Brock Pierce, a onetime child actor whose independent bid for president is somewhere between quixotic and quizzical, made a visit to Northern New Mexico on Tuesday, preaching the need to “upgrade the operating system of the United States of America” with a universal basic income and reform a criminal justice system that does not help people suffering from mental illness and drug addictions. The nation, he said, cries out for a technologist-in-chief who actually understands the innovations of the tech industry.
“Right now, artificial intelligence is coming online, automation, robotics — I mean, we have a lot of unemployment now,” Pierce said, pausing to cough. “Wait until you see what continues to happen as a result of technology. And I think that we need a government that has their finger on the pulse. I mean, when our tech giants, tech leaders, go testify before our government, the questions that are asked are embarrassing. It’s clear our government doesn’t have a handle on what’s actually happening, and the speed at which technology is changing the world is accelerating.”

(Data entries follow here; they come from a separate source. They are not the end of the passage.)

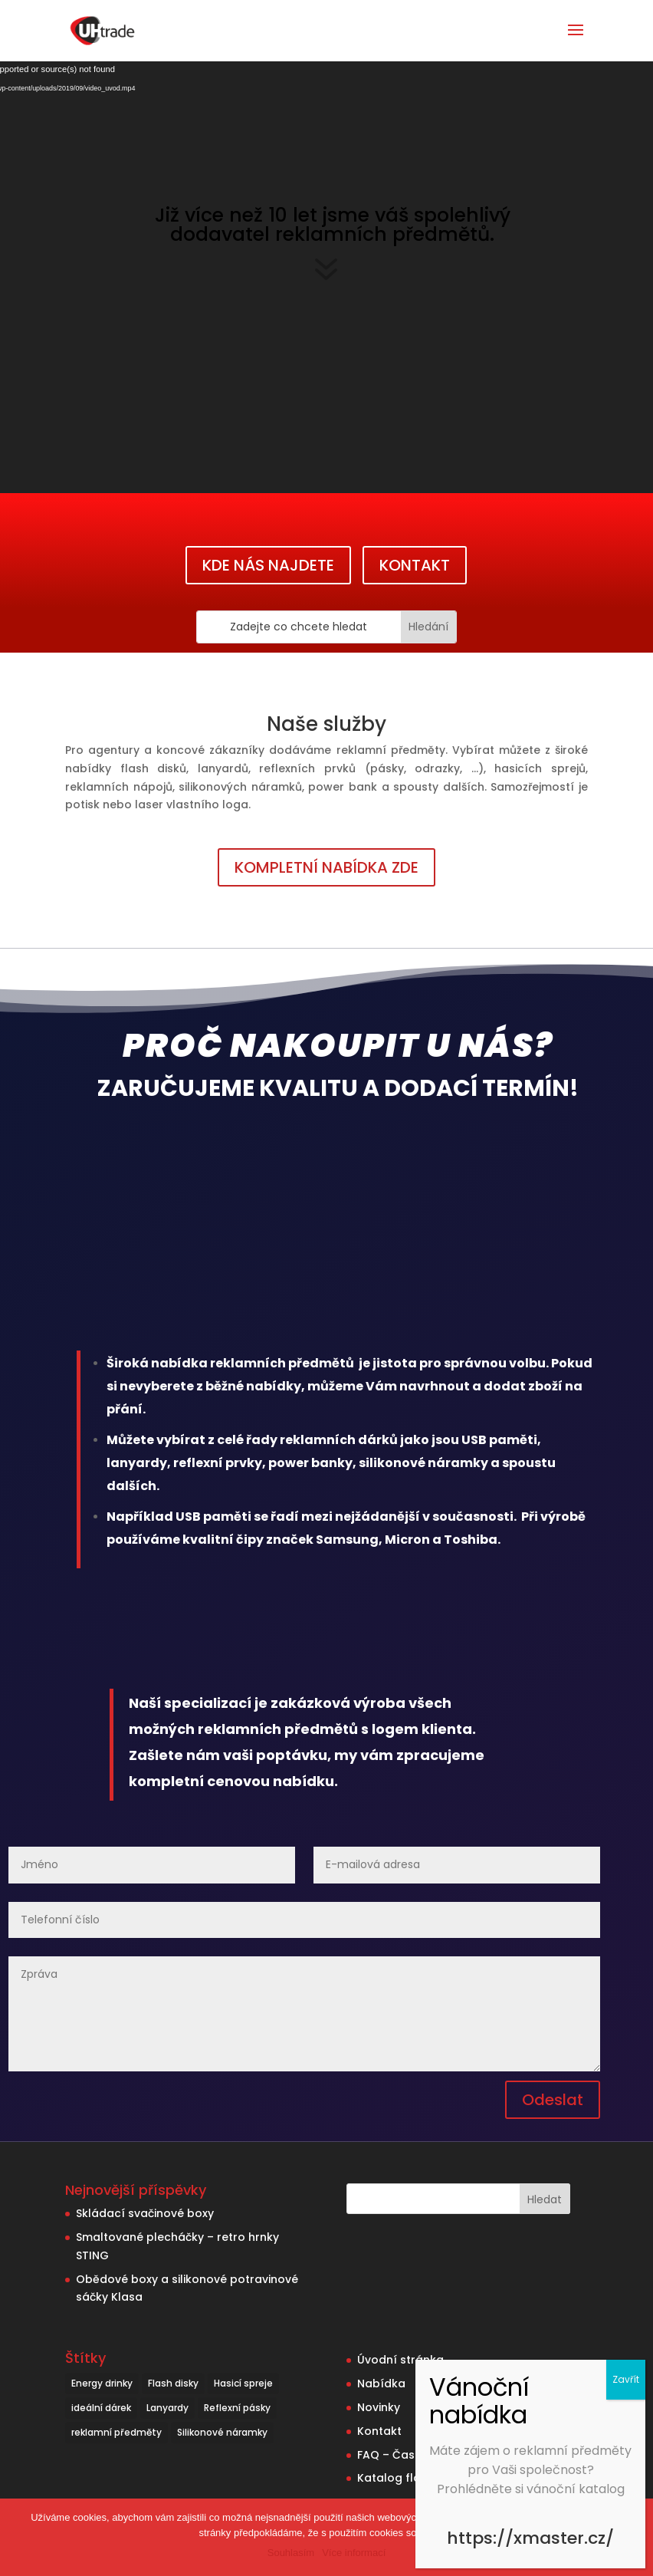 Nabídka (381, 2383)
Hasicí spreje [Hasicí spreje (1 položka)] (243, 2383)
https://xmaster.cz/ (530, 2538)
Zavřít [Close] (625, 2379)
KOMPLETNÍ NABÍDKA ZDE (326, 867)
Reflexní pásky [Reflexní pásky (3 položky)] (237, 2407)
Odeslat (552, 2099)
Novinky (378, 2407)
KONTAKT (414, 565)
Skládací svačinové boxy (145, 2213)
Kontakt (379, 2431)
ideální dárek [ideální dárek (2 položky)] (101, 2407)
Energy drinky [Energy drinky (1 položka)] (102, 2383)
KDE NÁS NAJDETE (268, 565)
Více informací (354, 2552)
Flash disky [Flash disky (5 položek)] (173, 2383)
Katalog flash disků (411, 2478)
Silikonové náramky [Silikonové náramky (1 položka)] (222, 2432)
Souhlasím (290, 2552)
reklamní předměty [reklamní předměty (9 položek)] (116, 2432)
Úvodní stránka (400, 2359)
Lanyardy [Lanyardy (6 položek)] (167, 2407) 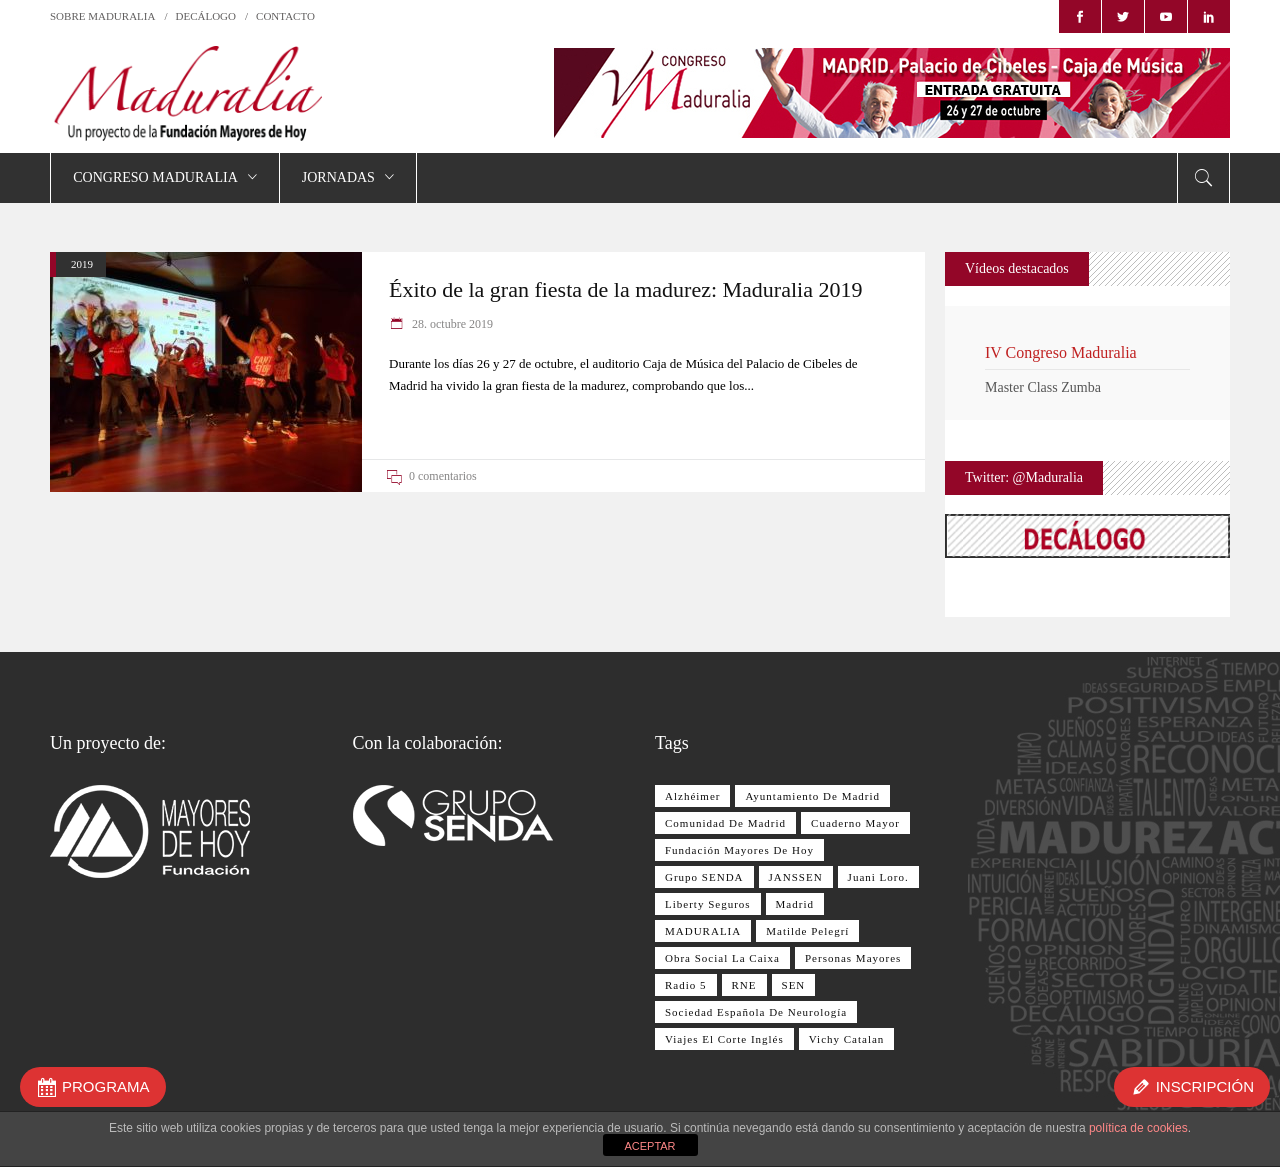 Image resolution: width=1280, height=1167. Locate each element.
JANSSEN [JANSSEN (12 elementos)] (796, 877)
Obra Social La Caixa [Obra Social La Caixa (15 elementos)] (722, 958)
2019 (82, 264)
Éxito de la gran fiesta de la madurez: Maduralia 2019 (625, 289)
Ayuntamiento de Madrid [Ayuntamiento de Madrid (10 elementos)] (812, 796)
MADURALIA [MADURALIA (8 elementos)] (703, 931)
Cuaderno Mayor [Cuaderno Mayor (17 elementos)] (855, 823)
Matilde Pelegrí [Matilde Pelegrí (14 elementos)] (807, 931)
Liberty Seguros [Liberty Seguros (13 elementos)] (708, 904)
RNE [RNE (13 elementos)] (744, 985)
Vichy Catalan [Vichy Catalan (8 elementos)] (847, 1039)
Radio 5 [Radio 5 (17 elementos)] (686, 985)
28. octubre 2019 (451, 324)
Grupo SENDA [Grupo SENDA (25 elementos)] (704, 877)
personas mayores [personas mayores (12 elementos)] (853, 958)
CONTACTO (285, 16)
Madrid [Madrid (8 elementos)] (795, 904)
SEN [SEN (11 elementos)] (794, 985)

Pierce, who starred in Disney’s The Mighty Ducks movies of the 1990s and played the son of a president in First Kid, built up massive wealth in cryptocurrency and spent years in Puerto Rico with Silicon Valley expats working toward a Caribbean “crypto utopia.”

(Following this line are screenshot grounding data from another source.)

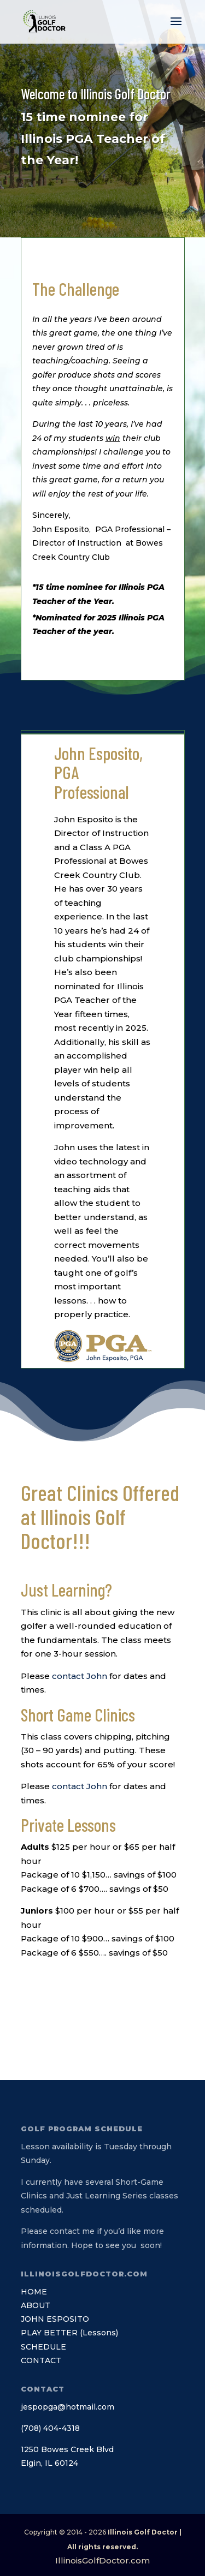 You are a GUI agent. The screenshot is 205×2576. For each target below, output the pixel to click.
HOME (34, 2292)
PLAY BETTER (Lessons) (69, 2333)
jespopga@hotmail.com (67, 2407)
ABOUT (35, 2305)
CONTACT (41, 2360)
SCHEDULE (43, 2347)
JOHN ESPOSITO (55, 2319)
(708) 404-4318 (50, 2428)
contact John (79, 1676)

In 2018, Forbes estimated his net worth in cryptocurrency to be somewhere between $700 million and $1 billion after becoming board chairman of the Bitcoin Foundation in 2015. In September, Pierce was served court documents during a campaign rally, alleging he engaged in securities fraud.
Undaunted, Pierce campaigns on, making quick visits to Santa Fe and Taos en route to Denver. Though not a presence on New Mexico’s ballot, he’s on the ballot in 16 states. He said he is largely focused on winning independent voters in Colorado, Utah, Idaho and Wyoming.
Wednesday morning at a downtown cafe, Pierce met with Chris Luchini, chairman of the New Mexico Libertarian Party. He also said he met with a few lawyers and other “political party people” whose names Pierce declined to disclose.
Is the state’s Libertarian Party backing Pierce’s quest?
“No. No way. However, I talk to anyone not wearing a Klan robe,” Luchini said.
The lack of major support does not seem to deter Pierce, who says the major motivating force behind his campaign is “love” and laying the groundwork for his next four years in politics.
Pierce said he had a “surprise” 17-minute conversation and photo shoot with Ned Scott, co-founder of social media and blockchain company Steemit Inc. and a New York City-area resident. Scott said he happened to be strolling through downtown Santa Fe when he noticed Pierce’s campaign SUV.
“Interesting. One of the top entrepreneurs in crypto randomly happens to be in town,” Pierce said, chuckling as Scott continued strolling toward the Cathedral Basilica of St. Francis of Assisi.
But the chance encounter allowed Pierce the opportunity to describe in detail his major talking points: unity during a time of intense partisan polarization; compromise; the failure of the two-party system; radically reforming the criminal justice system.
“We’re on the polarization path,” Pierce said. “That likely ends one day in civil war, unless something new emerges that can unify this nation again.”
During his encounter with Scott, Pierce said his campaign is really a “dry run that will make sure I’m fully prepared for 2024.” He added his candidacy this year will help lay the political groundwork for fielding 100 third-party candidates up and down the ballot in 2022.
Pierce, who said it’s time to reopen the nation’s economy, didn’t seem much bothered by the prospect of COVID-19. Hardly anyone on his team, including the candidate himself, wore face masks despite the candidate’s intermittent dry cough. He’s looking forward to a convention of independent voters scheduled to take place in Cheyenne, Wyo., in late October. Pierce said he expects 1,000 people to gather.
“I think it’s time that we start to reopen our businesses. We’re destroying the American dream right now, we’re destroying the American economy right now and it’s not March or April,” he said. “I understand the government taking an emergency sort of response to make sure things don’t get extraordinarily bad for everyone. It’s now October. We can’t continue to kill the American dream, which is what’s happening.”